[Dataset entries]
# # #
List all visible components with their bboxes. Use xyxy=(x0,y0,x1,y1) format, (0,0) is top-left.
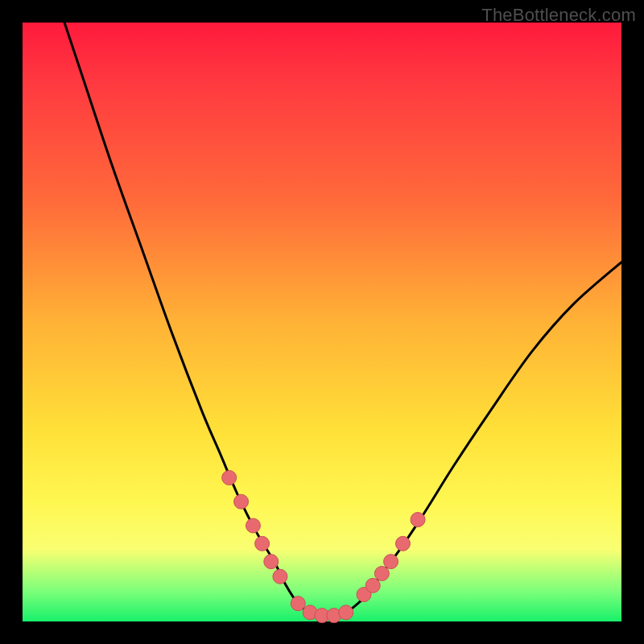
marker-dot xyxy=(255,536,270,551)
marker-dot xyxy=(222,470,237,485)
marker-dot xyxy=(234,494,249,509)
marker-dot xyxy=(374,566,389,580)
marker-group xyxy=(222,470,425,622)
marker-dot xyxy=(365,578,380,592)
marker-dot xyxy=(384,555,398,569)
curve-group xyxy=(64,23,621,616)
marker-dot xyxy=(411,513,425,527)
watermark-text: TheBottleneck.com xyxy=(481,5,636,26)
marker-dot xyxy=(273,569,287,584)
chart-svg xyxy=(23,23,621,621)
bottleneck-curve xyxy=(64,23,621,616)
marker-dot xyxy=(339,605,353,620)
marker-dot xyxy=(291,597,305,611)
marker-dot xyxy=(246,518,260,533)
marker-dot xyxy=(264,555,279,569)
plot-area xyxy=(23,23,621,621)
marker-dot xyxy=(395,536,410,551)
chart-frame: TheBottleneck.com xyxy=(0,0,644,644)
# # #
- _Work to be completed_
All of the records need to be reproduced exactly, with each picture omitted.

- _Response below_
List all visible components with their bboxes. Use xyxy=(x0,y0,x1,y1) format, (0,0) is top-left.
marker-dot xyxy=(255,536,270,551)
marker-dot xyxy=(222,470,237,485)
marker-dot xyxy=(234,494,249,509)
marker-dot xyxy=(374,566,389,580)
marker-group xyxy=(222,470,425,622)
marker-dot xyxy=(365,578,380,592)
marker-dot xyxy=(384,555,398,569)
curve-group xyxy=(64,23,621,616)
marker-dot xyxy=(411,513,425,527)
watermark-text: TheBottleneck.com xyxy=(481,5,636,26)
marker-dot xyxy=(273,569,287,584)
chart-svg xyxy=(23,23,621,621)
bottleneck-curve xyxy=(64,23,621,616)
marker-dot xyxy=(339,605,353,620)
marker-dot xyxy=(291,597,305,611)
marker-dot xyxy=(246,518,260,533)
marker-dot xyxy=(264,555,279,569)
plot-area xyxy=(23,23,621,621)
marker-dot xyxy=(395,536,410,551)
chart-frame: TheBottleneck.com xyxy=(0,0,644,644)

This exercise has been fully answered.